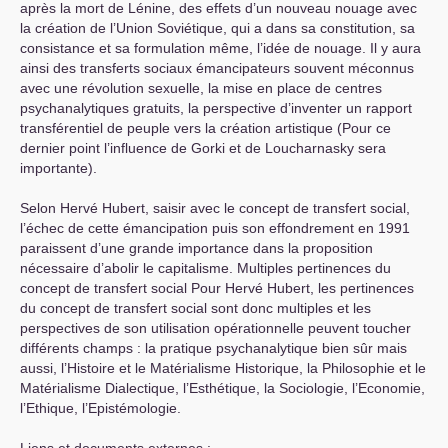
après la mort de Lénine, des effets d’un nouveau nouage avec
la création de l’Union Soviétique, qui a dans sa constitution, sa
consistance et sa formulation même, l’idée de nouage. Il y aura
ainsi des transferts sociaux émancipateurs souvent méconnus
avec une révolution sexuelle, la mise en place de centres
psychanalytiques gratuits, la perspective d’inventer un rapport
transférentiel de peuple vers la création artistique (Pour ce
dernier point l’influence de Gorki et de Loucharnasky sera
importante).
Selon Hervé Hubert, saisir avec le concept de transfert social,
l’échec de cette émancipation puis son effondrement en 1991
paraissent d’une grande importance dans la proposition
nécessaire d’abolir le capitalisme. Multiples pertinences du
concept de transfert social Pour Hervé Hubert, les pertinences
du concept de transfert social sont donc multiples et les
perspectives de son utilisation opérationnelle peuvent toucher
différents champs : la pratique psychanalytique bien sûr mais
aussi, l’Histoire et le Matérialisme Historique, la Philosophie et le
Matérialisme Dialectique, l’Esthétique, la Sociologie, l’Economie,
l’Ethique, l’Epistémologie.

== What to produce ==
Print precisely the lines from the one with "ainsi des transferts" through the end of the data above, adding nothing.

== Written solution ==
ainsi des transferts sociaux émancipateurs souvent méconnus
avec une révolution sexuelle, la mise en place de centres
psychanalytiques gratuits, la perspective d’inventer un rapport
transférentiel de peuple vers la création artistique (Pour ce
dernier point l’influence de Gorki et de Loucharnasky sera
importante).
Selon Hervé Hubert, saisir avec le concept de transfert social,
l’échec de cette émancipation puis son effondrement en 1991
paraissent d’une grande importance dans la proposition
nécessaire d’abolir le capitalisme. Multiples pertinences du
concept de transfert social Pour Hervé Hubert, les pertinences
du concept de transfert social sont donc multiples et les
perspectives de son utilisation opérationnelle peuvent toucher
différents champs : la pratique psychanalytique bien sûr mais
aussi, l’Histoire et le Matérialisme Historique, la Philosophie et le
Matérialisme Dialectique, l’Esthétique, la Sociologie, l’Economie,
l’Ethique, l’Epistémologie.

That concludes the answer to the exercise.